Archive for the ‘FCC’ Category

Tuesday, October 16th

Bush Administration Plants Fake News Stories

This should be shocking, but it’s not. There’s nothing these liars won’t do. Laws? They don’t need to abide by our laws!

Federal authorities are actively investigating dozens of American television stations for broadcasting items produced by the Bush administration and major corporations, and passing them off as normal news. Some of the fake news segments talked up success in the war in Iraq, or promoted the companies’ products.

Investigators from the Federal Communications Commission (FCC) are seeking information about stations across the country after a report produced by a campaign group detailed the extraordinary extent of the use of such items.

The report, by the non-profit group Centre for Media and Democracy, found that over a 10-month period at least 77 television stations were making use of the faux news broadcasts, known as Video News Releases (VNRs). Not one told viewers who had produced the items.

Among items provided by the Bush administration to news stations was one in which an Iraqi-American in Kansas City was seen saying “Thank you Bush. Thank you USA” in response to the 2003 fall of Baghdad. The footage was actually produced by the State Department, one of 20 federal agencies that have produced and distributed such items.

Full article at the Independent


Thursday, July 26th

FCC Has No Intention of Reinstating Fairness Doctrine

From YahooNews:

WASHINGTON - The Federal Communications Commission has no intention of reinstating the Fairness Doctrine imposing a requirement of balanced coverage of issues on public airwaves, FCC Chairman Kevin Martin said.

Martin, in a letter written this week to Rep. Mike Pence, R-Ind., and made public Thursday, said the agency found no compelling reason to revisit its 1987 decision that enforcing the federal rule was not in the public interest.

Several Democratic lawmakers suggested that Congress take another look at the doctrine after conservative radio talk show hosts aggressively attacked an immigration reform bill when it was on the Senate floor, contributing to its defeat.

Pence and other Republicans in both the House and Senate countered by introducing legislation to bar the FCC from reinstating the rule.

Under the doctrine, first instituted in the late 1940s, broadcasters could lose their licenses if they failed to give free airtime to opposing sides on controversial issues.

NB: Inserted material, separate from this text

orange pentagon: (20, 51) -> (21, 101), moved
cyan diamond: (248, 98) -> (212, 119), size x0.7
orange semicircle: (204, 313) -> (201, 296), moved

Martin, in his letter, said government regulation was not needed to ensure public access to a wide range of opinion. “Indeed, with the continued proliferation of additional sources of information and programming, including satellite broadcasting and the Internet, the need for the Fairness Doctrine has lessened even further since 1987,” he wrote.

Pence, in a joint statement with Rep. Greg Walden, R-Ore., welcomed Martin’s position but said Congress should still pass his legislation so that no future administration or FCC chairman could revive the doctrine without an act of Congress.


Tuesday, June 19th

Congressional Leaders Want A ‘No’ On Satellite Merger

By Jeffrey Yorke
from Radio and Records

Six dozen members of Congress signed a letter to FCC chairman Kevin Martin, U.S. attorney general Alberto Gonzales and Federal Trade Commission chairman Deborah Platt Majoras today (June 18) asking that they reject the proposed $13.6 billion merger of Sirius Satellite Radio and XM Satellite Radio because the marriage “would create a monopoly which would be devastating to consumers.”

The two-page letter, accompanied by another five pages of congressional signatures from such luminaries as former speaker of the house Dennis Hastert (R-Ill.), former broadcaster Greg Walden (R-Wash.), House minority whip Roy Blunt (R-Mo.), Louise Slaughter (D-N.Y.) and Albert Wynn (D-Md.), reminded regulators that when the FCC awarded the two satellite licenses more than a decade ago, the agency stressed that “licensing at least two providers will help ensure that subscription rates are competitive as well as provide for a diversity of voices.”

The letter reminds the regulators that when the licenses were granted, the FCC stated, “Even after [digital audio radio service] licenses are granted, one licensee will not be permitted to acquire control of the other remaining satellite DARS licenses.”

The letter contends that “there is scant evidence that a merger would produce any cost savings that a combined Sirius/XM potentially might pass on to subscribers” and notes that both companies are “locked into numerous long-term expensive arrangements with their most prized talent and programming.” It also says the satcasters face “protracted obstacles” to combining their platforms “because they use different radio encoding technologies.”

The verbiage in the letter, signed first by James Sensenbrenner (R-Ohio) and Gene Green (D-Texas), in many ways resembles the NAB-contracted reports and advertising that have been placed in Capitol Hill publications since Feb. 19, when the merger was first proposed. Green is a sponsor of an NAB-inspired but yet-to-pass bill that aims to prevent satellite radio broadcasters from providing local programming on their repeater networks. A number of the signers, including Sensenbrenner and Wynn, have appeared on panel sessions at NAB’sponsored events in Las Vegas and other cities.

The letter calls on all three regulators to deny the merger and adds, “The FCC has never before allowed the only two competitors in a given market to combine, and we would seriously question an FCC decision to start now.”